Di Nicola Salvagnin
“Con la cultura non si mangia”, disse qualche anno fa l’allora ministro dell’Economia, Giulio Tremonti. Aveva ragione, aveva torto. Ragione perché, “rebus sic stantibus”, non si tratta di opinione ma di resoconto: in Italia la cultura è assai slegata dal concetto di ricavo economico. E certo un museo di provincia non può competere, quanto a produzione di ricchezza e di posti di lavoro, con un piccolo distretto industriale situato in quella provincia.
Aveva torto, perché con la cultura si può mangiare e pure bene; perché l’Italia è uno dei più grandi giacimenti culturali del mondo (il più grande?). Perché non possiamo fare che meglio di ora, creando appunto più ricavi e più occasioni di reddito. Ne è convinto pure il ministro dei Beni culturali, Dario Franceschini, che ha messo sul piatto una serie di pietanze per poter cucinare piatti ben più appetitosi degli attuali: sgravi fiscali consistenti per i privati che vogliano investire risorse nel settore, a cominciare dai restauri e recuperi immobiliari; il cambiamento di un sistema tariffario che in buona sostanza ha regalato troppo negli anni (taglio ai biglietti gratuiti – in Italia uno su tre staccati – e alle agevolazioni); valorizzazione dei punti forti attrattivi (Colosseo, rovine di Pompei, Museo degli Uffizi) con orari più dilatati.
Franceschini può solo fare, perché la situazione è quasi disastrosa. Ci sono città come Parigi che attraggono decine di milioni di turisti, per non parlare di Londra e di new entry come Praga o l’orrenda Berlino. Flussi di visitatori si stanno riversando nei Paesi Baltici, a Istanbul, pure in una Scandinavia che, a parte i paesaggi… ma non a Napoli, Palermo, Catania o Lecce.

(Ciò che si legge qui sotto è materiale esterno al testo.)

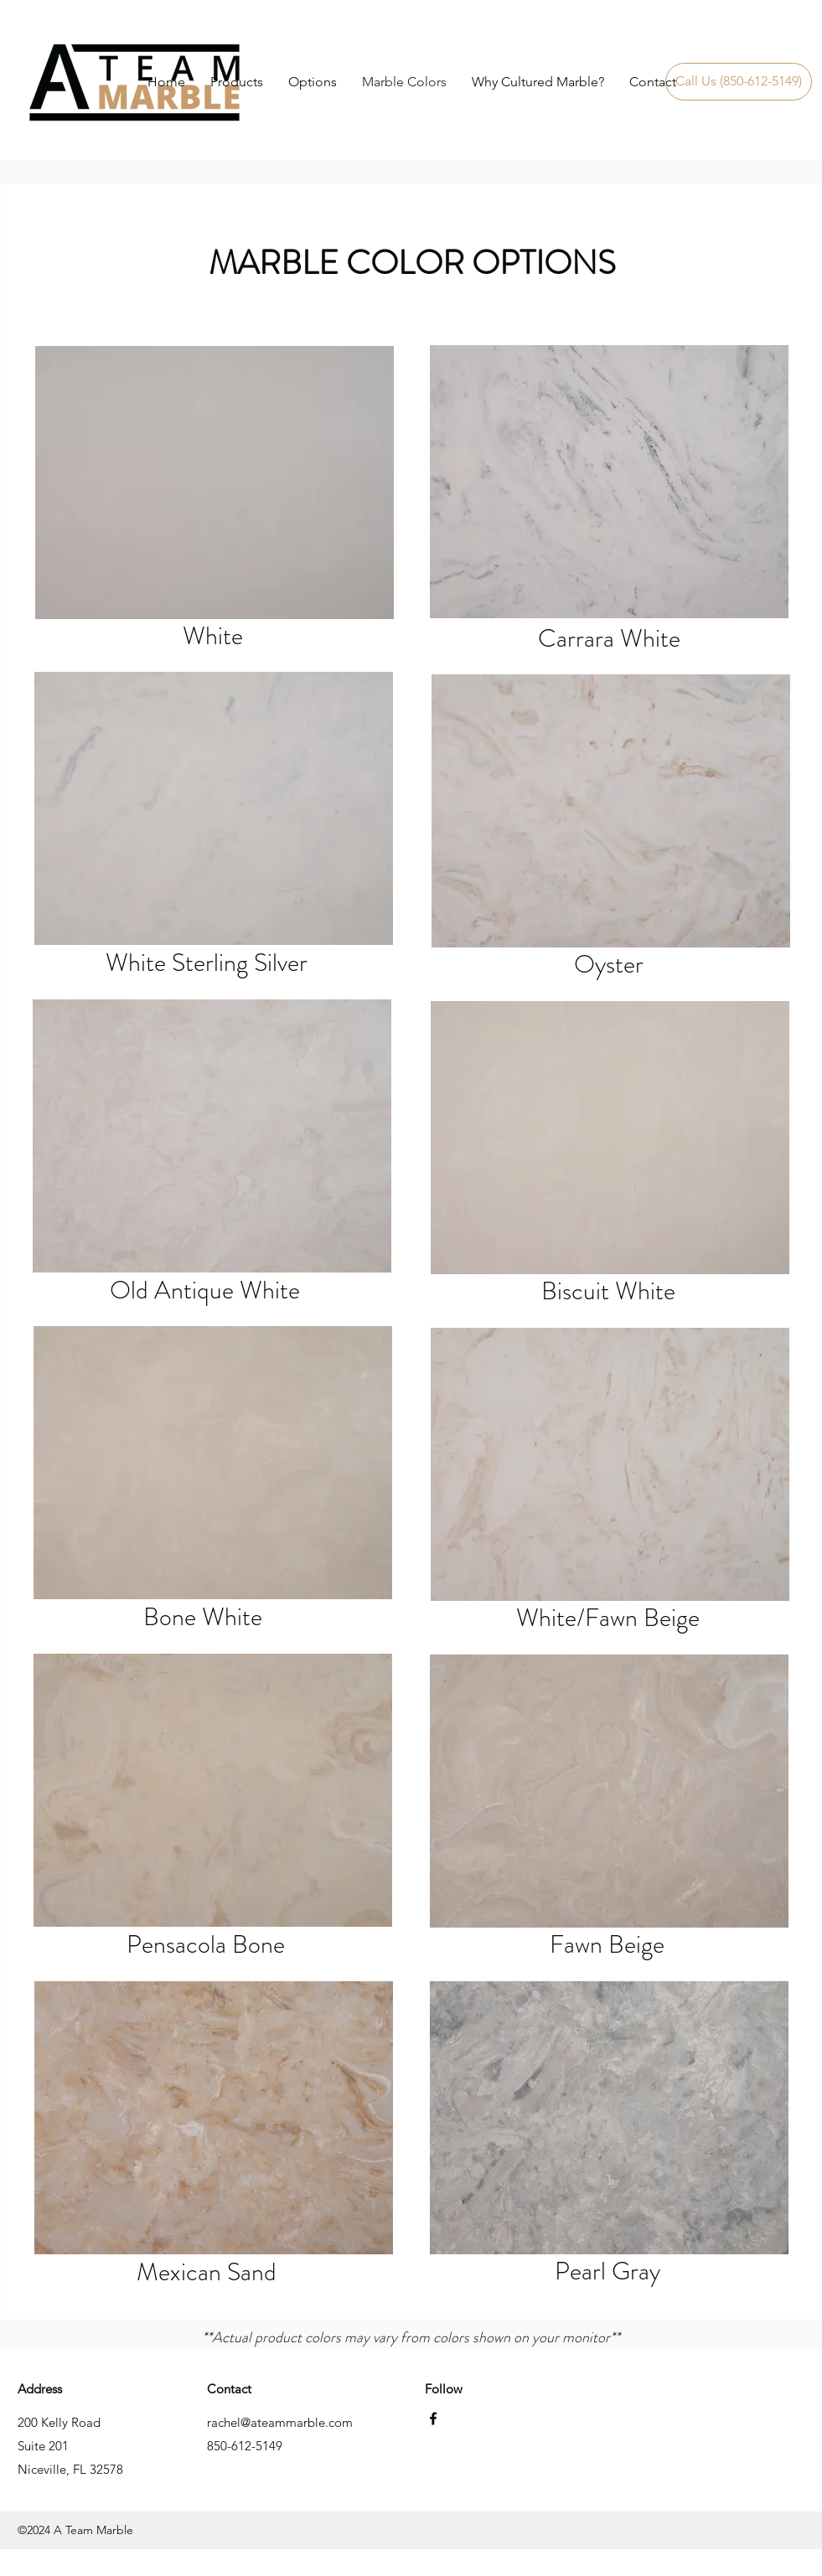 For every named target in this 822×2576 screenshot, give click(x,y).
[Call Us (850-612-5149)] (738, 82)
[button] (312, 81)
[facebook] (433, 2418)
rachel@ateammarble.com (280, 2422)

Il patrimonio artistico siciliano è “respingente”; la Reggia di Caserta avrebbe i numeri di Versailles se solo fosse a Versailles; i Bronzi di Riace arrugginiscono; pure un unicum mondiale come Pompei ha molti meno visitatori – e pure trattati male – di un qualsiasi parco divertimenti per bambini.
Ma la lista delle doglianze è infinita, c’è poco o niente che funziona bene, lo sappiamo perfettamente noi italiani. Ma ciò che funziona bene, fa immediatamente intravvedere le potenzialità che la cultura ha sul fronte economico, se è poi combinata con il territorio, con il made in Italy, con un’accoglienza degna di un grande Paese turistico. Le statistiche dicono che un euro investito nella promozione culturale genera un indotto di 1,7 euro. La convenienza c’è tutta già con la situazione triste di oggi.
Ma la rondine di Franceschini non fa primavera se – come al solito – viene lasciata volare da sola. Cioè: i turisti vanno accolti, coccolati, agevolati, incentivati. Servono trasporti pubblici degni almeno di un Paese del Secondo mondo; catene alberghiere diffuse e standardizzate (l’hotel boutique è bello, ma piccolo, non collegato, non considerato dai grandi flussi del turismo straniero); una promozione all’estero gestita in modo unitario, con marketing diversificato ed efficace, non lasciato a consorzietti locali che pubblicizzano un territorio con scarsi mezzi e zero capacità; orari e servizi che stimolino, non che ostacolino.
Infine il mondo digitale deve entrare nel mondo culturale. Il provincialismo e l’improvvisazione di cui ci vantiamo, sono proprio gli ostacoli maggiori che dobbiamo superare per non dare ragione alle parole dell’ex ministro Tremonti.